On Thu, Feb 17, 2011 at 10:17 AM, Ching-Cheng Chen
<cc...@evidentsoftware.com<mailto:cc...@evidentsoftware.com>> wrote:
> We have observed the behavior that memtable_flush_after_mins setting not
> working occasionally.   After some testing and code digging, we finally
> figured out what going on.
> The memtable_flush_after_mins won't work on certain condition with current
> implementation in Cassandra.
>
> In org.apache.cassandra.db.Table,  the scheduled flush task is setup by the
> following code during construction.
>
> int minCheckMs = Integer.MAX_VALUE;
>
> for (ColumnFamilyStore cfs : columnFamilyStores.values())
> {
>     minCheckMs = Math.min(minCheckMs, cfs.getMemtableFlushAfterMins() * 60 *
> 1000);
> }
> Runnable runnable = new Runnable()
> {
>    public void run()
>    {
>        for (ColumnFamilyStore cfs : columnFamilyStores.values())
>        {
>            cfs.forceFlushIfExpired();
>        }
>    }
> };
> flushTask = StorageService.scheduledTasks.scheduleWithFixedDelay(runnable,
> minCheckMs, minCheckMs, TimeUnit.MILLISECONDS);
>
> Now for our application, we will create a keyspacewithout any columnfamily
> first.  And only add needed columnfamily later depends on request.

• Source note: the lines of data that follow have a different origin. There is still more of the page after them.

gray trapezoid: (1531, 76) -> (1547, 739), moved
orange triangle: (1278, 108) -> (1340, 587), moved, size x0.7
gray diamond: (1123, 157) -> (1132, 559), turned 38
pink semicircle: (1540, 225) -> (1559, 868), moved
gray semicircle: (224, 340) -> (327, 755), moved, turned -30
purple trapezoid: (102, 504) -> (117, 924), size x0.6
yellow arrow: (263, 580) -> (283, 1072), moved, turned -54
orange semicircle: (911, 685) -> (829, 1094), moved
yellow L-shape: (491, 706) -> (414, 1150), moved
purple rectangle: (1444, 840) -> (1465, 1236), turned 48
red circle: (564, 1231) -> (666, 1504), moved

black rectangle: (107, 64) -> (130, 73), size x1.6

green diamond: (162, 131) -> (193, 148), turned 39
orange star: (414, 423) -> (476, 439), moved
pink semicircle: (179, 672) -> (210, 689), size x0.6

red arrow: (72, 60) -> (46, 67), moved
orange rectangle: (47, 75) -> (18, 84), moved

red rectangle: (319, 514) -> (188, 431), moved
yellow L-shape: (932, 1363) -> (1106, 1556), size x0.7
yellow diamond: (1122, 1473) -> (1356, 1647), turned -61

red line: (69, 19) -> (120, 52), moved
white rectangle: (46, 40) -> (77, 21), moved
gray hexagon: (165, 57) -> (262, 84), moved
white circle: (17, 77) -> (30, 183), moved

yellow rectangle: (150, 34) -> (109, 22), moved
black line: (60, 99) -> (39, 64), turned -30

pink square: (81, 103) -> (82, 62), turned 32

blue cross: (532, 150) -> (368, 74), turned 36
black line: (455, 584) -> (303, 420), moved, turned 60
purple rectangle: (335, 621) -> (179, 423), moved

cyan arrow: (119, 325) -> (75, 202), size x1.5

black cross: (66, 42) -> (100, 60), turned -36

> However, when keyspacegot created (without any columnfamily ), the above
> code will actually schedule a fixed delay flush check task with
> Integer.MAX_VALUE ms
> since there is no columnfamily yet.
> Later when you add columnfamily to this empty keyspace, the initCf() method
> in Table.java doesn't check whether the scheduled flush check task interval
> need
> to be updated or not.   To fix this, we'd need to restart the Cassandra
> after columnfamily added into the keyspace.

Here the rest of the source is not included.